Peptides and proteins
SARS-CoV-2 S peptide pools were used in the cellular immunogenicity analysis and were purchased from JPT Peptide Technologies (Berlin, Germany, catalog number PM-WCPV-S). The S peptide pools were divided into two groups spanning the S1 and S2 regions of the S protein, with each peptide pool containing 158 (S1) or 157 peptides (S2) as consecutive 15-mers overlapping by 11 amino acids.
The SARS-CoV-2 soluble S and RBD proteins were produced in mammalian cells as previously described5, and they were used to analyze by ELISA the levels of IgG antibodies in mice serum samples. The S sequence (residues 1–1208; Wuhan-Hu-1 strain, GenBank accession number MN908947.3) contained a T4 fibritin trimerization sequence, a Flag epitope and an 8xHis-tag at the C-terminus. In the S protein, the furin-recognition motif (RRAR) was replaced by the GSAS sequence, and it also contained the A942P, K986P, and V987P substitutions in the S2 portion. The S protein was purified by nickel-nitrilotriacetic acid (Ni-NTA) affinity chromatography from transfected cell supernatants and it was transferred to HEPES buffered saline (HBS) pH 7.5, during concentration or by size-exclusion chromatography (SEC).

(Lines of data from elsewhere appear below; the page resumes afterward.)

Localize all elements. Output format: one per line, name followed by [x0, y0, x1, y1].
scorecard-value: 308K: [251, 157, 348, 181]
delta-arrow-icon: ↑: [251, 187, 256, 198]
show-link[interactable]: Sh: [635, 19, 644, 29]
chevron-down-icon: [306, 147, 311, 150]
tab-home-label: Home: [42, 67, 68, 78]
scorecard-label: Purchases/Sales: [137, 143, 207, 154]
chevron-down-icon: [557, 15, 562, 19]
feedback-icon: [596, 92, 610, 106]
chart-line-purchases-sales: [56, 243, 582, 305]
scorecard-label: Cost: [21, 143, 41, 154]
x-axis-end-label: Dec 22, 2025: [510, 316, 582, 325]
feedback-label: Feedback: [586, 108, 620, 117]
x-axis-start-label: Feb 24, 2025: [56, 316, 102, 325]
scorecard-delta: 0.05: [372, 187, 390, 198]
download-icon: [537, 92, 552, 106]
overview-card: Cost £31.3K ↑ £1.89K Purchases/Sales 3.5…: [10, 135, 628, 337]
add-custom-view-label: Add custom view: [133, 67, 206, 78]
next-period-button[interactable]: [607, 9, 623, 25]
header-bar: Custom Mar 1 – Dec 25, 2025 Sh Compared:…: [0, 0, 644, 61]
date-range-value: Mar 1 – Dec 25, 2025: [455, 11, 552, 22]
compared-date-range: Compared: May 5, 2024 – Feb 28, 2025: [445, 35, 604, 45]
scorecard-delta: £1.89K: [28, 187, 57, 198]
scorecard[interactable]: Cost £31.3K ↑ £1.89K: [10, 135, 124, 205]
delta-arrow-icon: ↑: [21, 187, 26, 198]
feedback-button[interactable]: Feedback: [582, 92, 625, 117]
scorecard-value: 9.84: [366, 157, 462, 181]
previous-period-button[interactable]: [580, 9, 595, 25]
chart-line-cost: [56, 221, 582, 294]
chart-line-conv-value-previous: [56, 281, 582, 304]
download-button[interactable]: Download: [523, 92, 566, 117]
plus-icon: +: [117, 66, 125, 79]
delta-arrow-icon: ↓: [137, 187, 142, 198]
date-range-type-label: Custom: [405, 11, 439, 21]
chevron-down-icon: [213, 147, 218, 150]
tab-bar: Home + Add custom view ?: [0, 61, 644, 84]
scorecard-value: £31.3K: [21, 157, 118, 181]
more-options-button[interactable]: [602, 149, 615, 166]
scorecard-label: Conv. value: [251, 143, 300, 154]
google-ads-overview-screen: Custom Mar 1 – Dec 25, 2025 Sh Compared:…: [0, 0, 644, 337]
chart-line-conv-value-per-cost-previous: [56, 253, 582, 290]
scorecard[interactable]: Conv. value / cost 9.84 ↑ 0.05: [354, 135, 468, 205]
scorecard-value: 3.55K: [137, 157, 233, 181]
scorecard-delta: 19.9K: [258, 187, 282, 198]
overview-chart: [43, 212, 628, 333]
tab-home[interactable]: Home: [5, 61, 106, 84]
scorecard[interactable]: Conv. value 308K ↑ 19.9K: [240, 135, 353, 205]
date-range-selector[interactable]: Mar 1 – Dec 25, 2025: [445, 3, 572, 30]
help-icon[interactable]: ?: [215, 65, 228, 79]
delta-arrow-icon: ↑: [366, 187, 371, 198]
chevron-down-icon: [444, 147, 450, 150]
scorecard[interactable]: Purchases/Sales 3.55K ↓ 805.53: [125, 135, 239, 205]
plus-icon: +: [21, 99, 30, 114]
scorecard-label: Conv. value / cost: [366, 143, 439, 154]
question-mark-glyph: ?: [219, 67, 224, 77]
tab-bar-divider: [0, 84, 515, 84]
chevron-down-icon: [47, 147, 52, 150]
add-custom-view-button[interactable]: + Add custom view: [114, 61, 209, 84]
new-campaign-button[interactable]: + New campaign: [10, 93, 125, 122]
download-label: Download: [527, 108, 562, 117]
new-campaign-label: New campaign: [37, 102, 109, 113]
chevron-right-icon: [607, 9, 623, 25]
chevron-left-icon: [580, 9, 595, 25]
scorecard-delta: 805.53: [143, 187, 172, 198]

The RBD proteins with the S residues 332–534 were produced with an N-terminal HA-tag (YPYDVPDYA) and fused to either a T4 fibritin trimerization sequence, a Flag epitope and an 8xHis-tag (RBD-TFH), or to the human IgG1 Fc region (RBD-Fc) at its C-terminus. RBD-Fc proteins with RBD substitutions in VoC were also produced: alpha (B.1.1.7; N501Y), beta (B.1.351; K417N-E484K-N501Y), gamma (P.1.; K417T-E484K-N501Y), delta (B.1.617.2; L452R-T478K), kappa (B.1.617.1; L452R-E484Q) and zeta (P.2; E484K). The RBD-TFH and RBD-Fc proteins were purified by affinity chromatography with Ni-NTA and IgSelect (GE Healthcare) columns, respectively.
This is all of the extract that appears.